The Conference of Presidents is the highest-level political body for cooperation and the autonomous communities and the Government of Spain. It is at the top of the group of multilateral cooperation bodies. It has no constitutional or statutory basis. It is made up of the Prime Minister of Spain, (known as "president" in Spanish: Presidente), and who presides, the 17 presidents of the autonomous communities and the 2 mayors-president autonomous cities of Ceuta and Melilla. A first meeting under the presidency of Felipe González in 1990 can be considered precedent-setting.

===Switzerland===
The Conference of the Cantonal Governments (Konferenz der Kantonsregierung., KdK) is a political platform of the cantonal governments in Switzerland, which serves to form opinions and exchange experiences within the cantons as well as to promote cooperation in the representation of interests vis-à-vis the federal government and abroad. Since the cantons, along with the population, are part of the state power of Switzerland, this conference (as are the regional government conferences and the directors' conferences) is of great importance. The KdK serves as the central contact point for the Federal Council as a whole for the federalist dialogue between the administration and the cantons and holds discussion with the Council of States.

===United Kingdom===

The Prime Minister and Heads of Devolved Governments Council brings together the Prime Minister of the United Kingdom, the First Minister of Scotland, the First Minister of Wales and the First Minister and Deputy First Minister of Northern Ireland. The Council of Nations and Regions brings together the prime minister, the first ministers for the three devolved administrations, the Mayor of London and the mayors of England's combined authorities.

===United States===

The National Governors Association (NGA) is an American political organization founded in 1908. The association's members are the governors of the 55 states, territories and commonwealths. Members come from across the political spectrum. NGA declares itself as nonpartisan.

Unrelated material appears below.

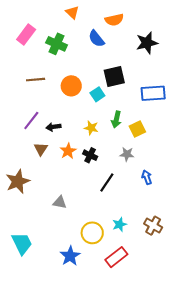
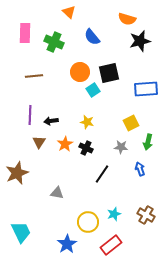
orange semicircle: (114, 20) -> (127, 19), moved, turned 30
pink rectangle: (26, 34) -> (25, 33), turned -36
orange circle: (71, 86) -> (80, 72), moved
green arrow: (116, 120) -> (148, 142), moved
purple line: (31, 121) -> (30, 115), turned -36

The NGA serves as a public policy liaison between state governments and the federal government. NGA provides governors and their senior staff members with services that range from representing states on Capitol Hill and at the White House when discussing federal issues to developing policy reports on state programs and hosting networking seminars for state executive branch officials. The NGA Center for Best Practices focuses on state innovations and best practices on issues that range from education and health to technology, welfare reform, and the environment. NGA also provides management and technical assistance to both new and incumbent governors.